Koo T K, Mak A F, Lee Y L
Jockey Club Rehabilitation Engineering Centre, Hong Kong Polytechnic University, New Territories, Hong Kong.
Arch Phys Med Rehabil. 1996 Jan;77(1):40-7. doi: 10.1016/s0003-9993(96)90218-x.
This study aimed at investigating the effects of sitting posture on ischial pressure and pelvic orientation for two types of cushions.
Two types of seating devices, Roho and Polyurethane (PU) Foam cushions, six predefined postures, and two subject groups, Normal and Paraplegic, were tested. Ischial pressure and pelvic orientation were monitored. The sequence in which the cushions were tested were randomized, and the postures were tested according to a preplanned sequence.
The experiments were carried out in the laboratory of a rehabilitation engineering centre in Hong Kong.
Six paraplegic subjects (referred sample) and 8 normal volunteers were tested. At the time of study, no subjects showed any signs of pressure sore or other health problems.
It was hypothesized that sitting posture could significantly affect pelvic orientation as well as pressure distribution. It was also hypothesized that cushion selection was a critical factor in compensating the adverse effects of postures on pressure distribution.
With the paraplegic group, the maximum ischial pressure recorded on Roho for various postures ranged from 88 mmHg for the Trunk-Bent-Forward (PF) posture to 146 mmHg for the Trunk-Bent-Right (PR) posture, whereas on PU foam cushions, the values ranged from 106 mmHg for the PF posture to 221 mmHg for the PR posture.

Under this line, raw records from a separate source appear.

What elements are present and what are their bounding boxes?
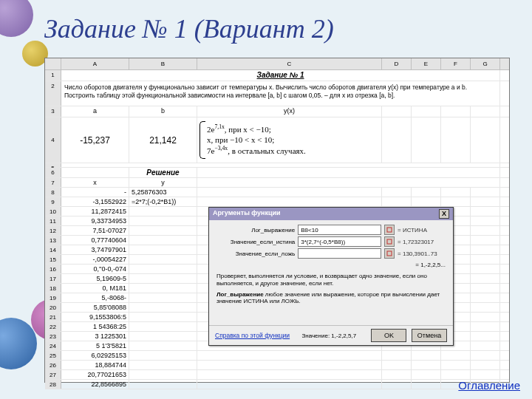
cell[interactable] [471, 226, 500, 235]
range-selector-icon[interactable] [384, 236, 395, 247]
cell[interactable] [471, 351, 500, 360]
cell[interactable] [471, 117, 500, 163]
cell-x[interactable]: 0, M181 [61, 284, 129, 293]
cell-x[interactable]: 1 54368:25 [61, 322, 129, 331]
cell[interactable] [471, 265, 500, 273]
close-button[interactable]: X [439, 209, 449, 219]
cell[interactable] [197, 197, 382, 206]
cell-x[interactable]: 0,''0-0,-074 [61, 265, 129, 273]
cell-y[interactable] [129, 274, 197, 283]
cell[interactable] [441, 188, 471, 197]
cell-x[interactable]: 9,33734953 [61, 216, 129, 225]
cell[interactable] [471, 216, 500, 225]
cell[interactable] [197, 380, 382, 389]
cell-x[interactable]: 0,77740604 [61, 236, 129, 245]
cell-x[interactable]: 5,19609-5 [61, 274, 129, 283]
cell[interactable] [412, 351, 441, 360]
cell-y[interactable] [129, 361, 197, 369]
cell[interactable] [197, 370, 382, 379]
cell[interactable] [441, 117, 471, 163]
cell[interactable] [441, 197, 471, 206]
cell-y[interactable] [129, 322, 197, 331]
cell[interactable] [412, 197, 441, 206]
cell[interactable] [471, 106, 500, 117]
cell[interactable] [471, 284, 500, 293]
cell-x[interactable]: 5,85'08088 [61, 303, 129, 312]
header-b[interactable]: b [129, 106, 197, 117]
cell-y[interactable]: =2*7;(-0,2*B1)) [129, 197, 197, 206]
formula-cell[interactable]: 2e7,1x, при x < −10; x, при −10 < x < 10… [197, 117, 382, 163]
cell[interactable] [412, 380, 441, 389]
cell-x[interactable]: 11,2872415 [61, 207, 129, 216]
cell[interactable] [471, 245, 500, 254]
cell-y[interactable] [129, 245, 197, 254]
cell-y[interactable] [129, 303, 197, 312]
cell-y[interactable] [129, 332, 197, 341]
cell[interactable] [441, 106, 471, 117]
cell-x[interactable]: -,00054227 [61, 255, 129, 264]
cell[interactable] [197, 188, 382, 197]
cell[interactable] [412, 106, 441, 117]
cell-y[interactable] [129, 216, 197, 225]
cell-y[interactable] [129, 284, 197, 293]
cell[interactable] [441, 361, 471, 369]
cell-y[interactable] [129, 293, 197, 302]
cancel-button[interactable]: Отмена [412, 329, 447, 342]
cell-y[interactable] [129, 265, 197, 273]
cell[interactable] [197, 178, 500, 187]
cell[interactable] [197, 351, 382, 360]
header-yx[interactable]: y(x) [197, 106, 382, 117]
column-header[interactable]: E [412, 58, 441, 69]
cell-x[interactable]: 20,77021653 [61, 370, 129, 379]
cell[interactable] [441, 370, 471, 379]
cell[interactable] [61, 163, 500, 167]
cell[interactable] [382, 361, 412, 369]
column-header[interactable]: C [197, 58, 382, 69]
range-selector-icon[interactable] [384, 225, 395, 235]
cell-y[interactable] [129, 255, 197, 264]
argument-input[interactable] [298, 225, 381, 235]
cell-y[interactable] [129, 370, 197, 379]
header-a[interactable]: a [61, 106, 129, 117]
cell[interactable] [412, 117, 441, 163]
column-header[interactable]: G [471, 58, 500, 69]
cell[interactable] [197, 361, 382, 369]
cell[interactable] [471, 236, 500, 245]
cell[interactable] [471, 332, 500, 341]
cell[interactable] [412, 370, 441, 379]
toc-link[interactable]: Оглавление [458, 379, 520, 392]
value-b[interactable]: 21,142 [129, 117, 197, 163]
cell[interactable] [471, 274, 500, 283]
cell-y[interactable] [129, 236, 197, 245]
cell-x[interactable]: 5,-8068- [61, 293, 129, 302]
cell[interactable] [471, 370, 500, 379]
dialog-titlebar[interactable]: Аргументы функции X [209, 208, 453, 220]
column-header[interactable]: B [129, 58, 197, 69]
cell[interactable] [382, 370, 412, 379]
cell[interactable] [412, 188, 441, 197]
cell-x[interactable]: - [61, 188, 129, 197]
cell[interactable] [471, 207, 500, 216]
cell[interactable] [471, 197, 500, 206]
column-header[interactable]: F [441, 58, 471, 69]
column-header[interactable]: D [382, 58, 412, 69]
argument-input[interactable] [298, 236, 381, 247]
col-y-header[interactable]: y [129, 178, 197, 187]
cell-x[interactable]: 18,884744 [61, 361, 129, 369]
select-all-cell[interactable] [45, 58, 61, 69]
cell[interactable] [382, 106, 412, 117]
value-a[interactable]: -15,237 [61, 117, 129, 163]
cell-y[interactable] [129, 313, 197, 321]
cell-x[interactable]: 3,74797901 [61, 245, 129, 254]
cell-y[interactable] [129, 380, 197, 389]
cell[interactable] [471, 293, 500, 302]
range-selector-icon[interactable] [384, 248, 395, 259]
cell[interactable] [471, 303, 500, 312]
cell[interactable] [471, 313, 500, 321]
col-x-header[interactable]: x [61, 178, 129, 187]
cell-x[interactable]: -3,1552922 [61, 197, 129, 206]
cell-x[interactable]: 3 1225301 [61, 332, 129, 341]
cell[interactable] [382, 188, 412, 197]
cell[interactable] [471, 341, 500, 350]
cell[interactable] [382, 117, 412, 163]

With the paraplegic subjects sitting with their trunks bent laterally, it was found that the mean pressure difference between the left and right ischial tuberosities was more prominent on the PU foam cushion than on the Roho.
Sitting posture can significantly affect pelvic orientation and ischial pressure. This study was also showed that the Roho cushion was significantly more efficient in compensating the adverse effects of sitting posture on pressure distribution.

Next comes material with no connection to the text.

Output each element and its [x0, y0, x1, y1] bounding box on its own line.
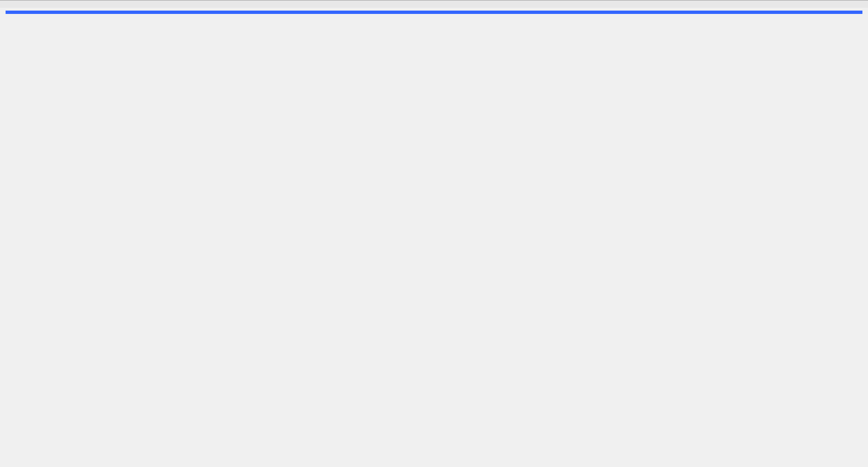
bottom-section — [0, 3, 868, 8]
selected-device-row[interactable] — [6, 11, 862, 14]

本研究旨在探讨两种坐垫的坐姿对坐骨压力和骨盆方向的影响。
测试了两种座椅装置,即罗霍(Roho)坐垫和聚氨酯(PU)泡沫坐垫、六种预定义姿势以及两组受试者,即正常组和截瘫组。监测坐骨压力和骨盆方向。坐垫测试顺序随机,姿势根据预先计划的顺序进行测试。
实验在香港一家康复工程中心的实验室进行。
测试了6名截瘫受试者(参考样本)和8名正常志愿者。在研究时,没有受试者表现出任何压疮迹象或其他健康问题。
假设坐姿会显著影响骨盆方向以及压力分布。还假设坐垫选择是补偿姿势对压力分布不利影响的关键因素。
对于截瘫组,罗霍坐垫在各种姿势下记录的最大坐骨压力范围为,躯干前屈(PF)姿势时为88 mmHg,躯干右倾(PR)姿势时为146 mmHg;而在PU泡沫坐垫上,该值范围为PF姿势时106 mmHg至PR姿势时221 mmHg。当截瘫受试者躯干侧倾坐着时,发现PU泡沫坐垫上左右坐骨结节之间的平均压力差比罗霍坐垫上更明显。
坐姿可显著影响骨盆方向和坐骨压力。本研究还表明,罗霍坐垫在补偿坐姿对压力分布的不利影响方面显著更有效。